4) Just as there are bad "actors" in our present society, there were bad "actors" throughout history, and probably in every family. Some researchers revel in the discovery, and others are ashamed by it. Likewise, some researchers pursue their links to royals or notable people, and when they find them they brag about them. Some people in our modern society brag about knowing celebrities, or worship them from near or far, and connect their identity to them. It's human nature, eh?

5) Many genealogists make misteaks. The errors are mainly due to lack of information, too much conflicting information, and, in rare cases, intentional distortion or fabrication of facts and stories. All other professions have the same problem - in politics, engineering, journalism, science, medicine, law, and education negative issues are often highlighted and publicized. Nobody's perfect - not me, you or Mr. Conniff.

6) The increased volume of online genealogy data - in free and commercial databases, on social networks, and on web sites - has increased the frequency of the "finds" of links to celebrities or notable people, and therefore added to the "pop culture" perception of genealogy. What used to take weeks to find or obtain (e.g., a census record, a naturalization record, a military pension file), or required a visit to the musty archives in courthouses in a faraway state, now may take only minutes using online databases and services. Technology is wonderful, but most researchers understand that they have to critically evaluate all information in the context of time and place.

7) The use of DNA in genealogy research is actually helpful in determining whether one is descended from a distant ancestor. If males of a given surname do Y-chromosome testing and have the same results, then they may prove that they are descended from a common ancestor. If they can identify that common ancestor (say, a 9th great-grandfather) through traditional research methods in recent history, then the paternity of those males since that common ancestor has been proven. DNA testing may prove, by test results not matching - a "non-paternity event" - that two persons are not related to each other.
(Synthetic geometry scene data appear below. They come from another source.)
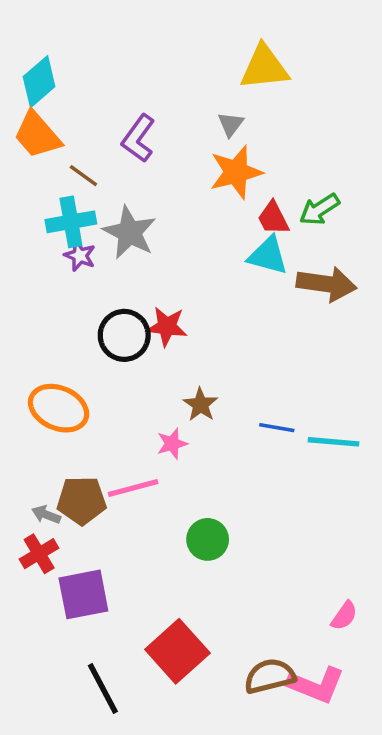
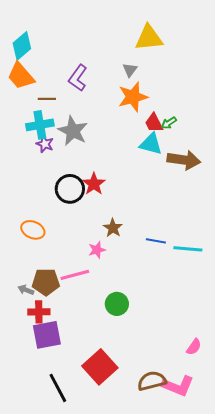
brown line: (83, 176) -> (47, 99), turned -36
green arrow: (319, 209) -> (169, 123), moved, size x0.7
red star: (167, 327) -> (94, 184), turned 30
orange ellipse: (59, 408) -> (33, 230), size x0.7
red cross: (39, 554) -> (39, 312), moved, turned 30

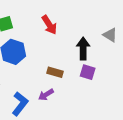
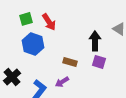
red arrow: (49, 25) -> (49, 22), moved

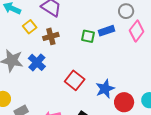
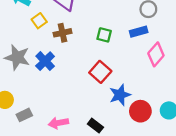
blue rectangle: (106, 31) -> (139, 32), moved
pink diamond: (137, 31) -> (156, 54), moved
red square: (75, 80) -> (100, 72), moved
8) Up until the 1960's, the traditional family of mom and dad with the kids, a car and a TV, with grandparents, aunts, uncles and cousins living nearby, was the norm. Many families are now separated by divorce, location, attitudes, etc. I am not surprised by the yearning of many people to know "who am I?" "where did I come from?" and "how did I get here?" Genealogy research helps satisfy those yearnings.
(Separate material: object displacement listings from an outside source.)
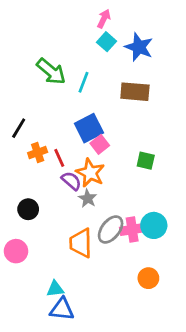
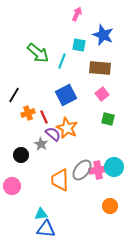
cyan square: (107, 42) -> (79, 45), moved, turned -32
pink square: (100, 144) -> (102, 94), moved
gray star: (88, 198) -> (41, 144), moved

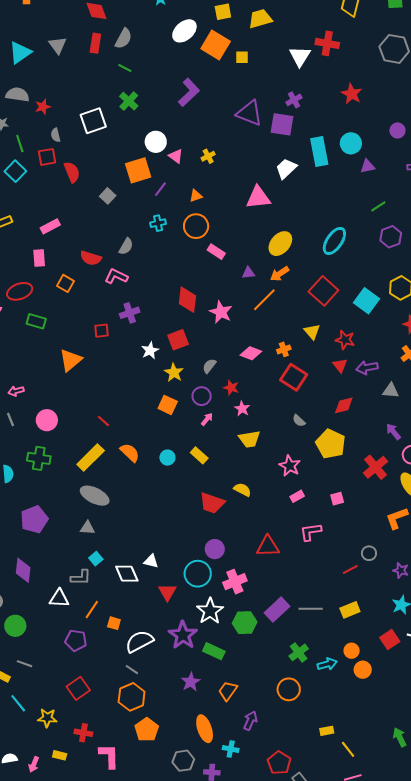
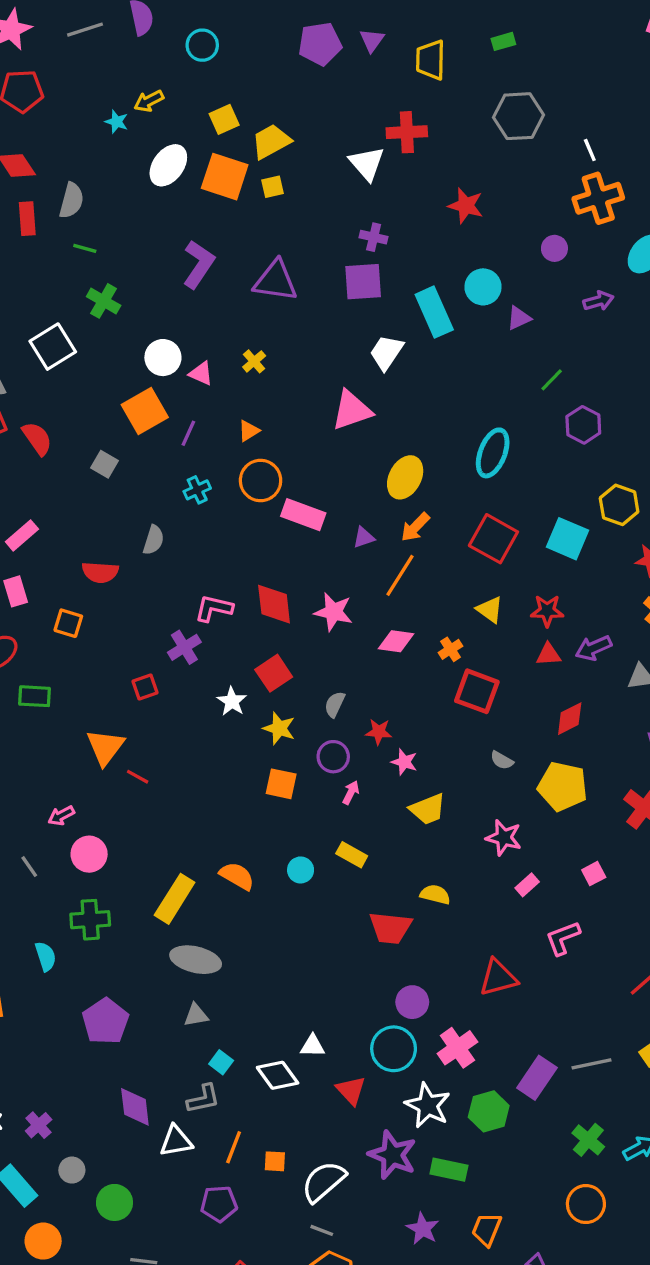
yellow trapezoid: (260, 19) -> (271, 141), moved
purple cross: (294, 100) -> (374, 237), turned -35
purple triangle: (249, 113) -> (276, 281), moved
pink rectangle: (216, 252) -> (303, 515), size x1.4
pink L-shape: (116, 276) -> (214, 608), moved
pink diamond: (251, 353) -> (396, 641), moved
red triangle: (340, 365) -> (548, 654), turned -42
pink arrow: (16, 391) -> (61, 816), moved
red line: (103, 421) -> (138, 777), moved
purple diamond: (23, 570) -> (135, 1107), moved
Genealogy research offers opportunities to reconnect with lost family members and help people feel connected to their heritage. The study of one's ancestry and family history can be enlightening and uplifting for those that choose to pursue it and accept the outcomes.
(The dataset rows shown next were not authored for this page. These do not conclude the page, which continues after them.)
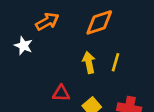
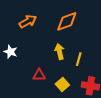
white star: (24, 46) -> (11, 52), moved
yellow line: (116, 62) -> (79, 59), moved

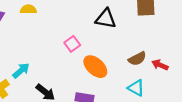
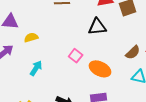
cyan arrow: (21, 71) -> (36, 68), moved

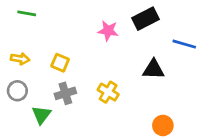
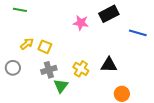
yellow arrow: (20, 59) -> (27, 44), moved, turned -48
black triangle: (154, 69) -> (109, 65), moved
green triangle: (41, 115) -> (61, 86), moved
So -- is Genealogy Bunk? NO! By all indications, NO. It is not false or nonsensical. It makes sense when done well and can be a means to learn more about family members, history and sociology. I still think that genealogy research is FUN and fulfilling.


Moultrie Creek said...

Great article! I'll have to read the original over coffee at Barnes & Noble this weekend - even knowing up front it will tick me off. Your article did a wonderful job describing genealogy to someone who appears to be clueless.

Janice said...


Thank you for the great article. I'd like to add that genealogy also helps make history itself relevant. I recently lectured to several local grammar school classes about the profession of historian. The vast majority of the kids admitted to not liking history at all. I believe that incorporating genealogy into history class would help these children "connect" with history.


JMK said...

Well put Randy. Genealogy is not bunk and we have the t-shirt to prove it! Lets get this bandwagon rolling.... Genealogy Is Not Bunk!